Bullaun stone, Ballycarridoge, Co. Tipperary
Co. Tipperary |
Holy Sites & Wells
A large stone sitting on the western face of a field boundary in County Tipperary carries two quite different identities.
To archaeologists, it is a bullaun stone, a boulder into which one or more rounded depressions have been ground or worn, a type of feature found across Ireland and generally associated with early medieval religious or ritual activity. To local people, it is something else entirely: a mass rock, the kind of flat or prominent stone at which Catholic priests celebrated Mass in secret during the Penal era, when public worship was suppressed under colonial law. Whether or not this stone was ever used in that way, the fact that it carries the name in living memory says something about how communities fold one layer of sacred meaning over another across the centuries.

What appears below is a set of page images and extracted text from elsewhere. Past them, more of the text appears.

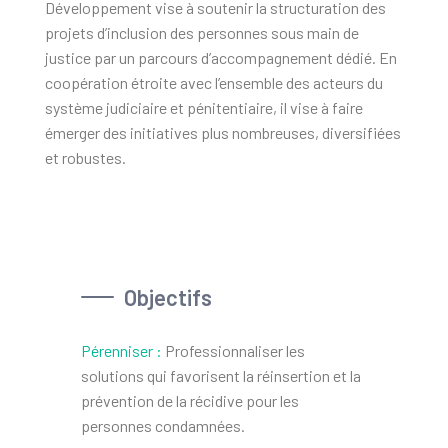
Développement vise à soutenir la structuration des
projets d’inclusion des personnes sous main de
justice par un parcours d’accompagnement dédié. En
coopération étroite avec l’ensemble des acteurs du
système judiciaire et pénitentiaire, il vise à faire
émerger des initiatives plus nombreuses, diversifiées
et robustes.
Objectifs
Pérenniser :
Professionnaliser les
solutions qui favorisent la réinsertion et la
prévention de la récidive pour les
personnes condamnées.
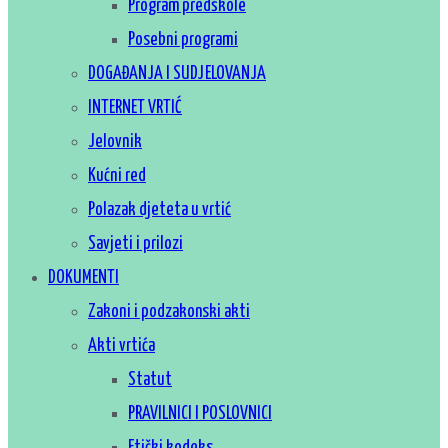
Program predškole
Posebni programi
DOGAĐANJA I SUDJELOVANJA
INTERNET VRTIĆ
Jelovnik
Kućni red
Polazak djeteta u vrtić
Savjeti i prilozi
DOKUMENTI
Zakoni i podzakonski akti
Akti vrtića
Statut
PRAVILNICI I POSLOVNICI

The stone sits on the western face of a north-south running field bank, the sort of earthwork that can itself be of considerable age. Roughly 240 metres to the west lies a ringfort, a type of enclosed farmstead typical of early medieval Ireland, usually defined by a circular bank and ditch, and that site has its own bullaun stone associated with it. Finding two bullaun stones in such proximity, one beside a ringfort and one further east along a field system, is not common, and it raises quiet questions about whether this landscape was once more densely organised around features that mattered to the people who worked and lived in it.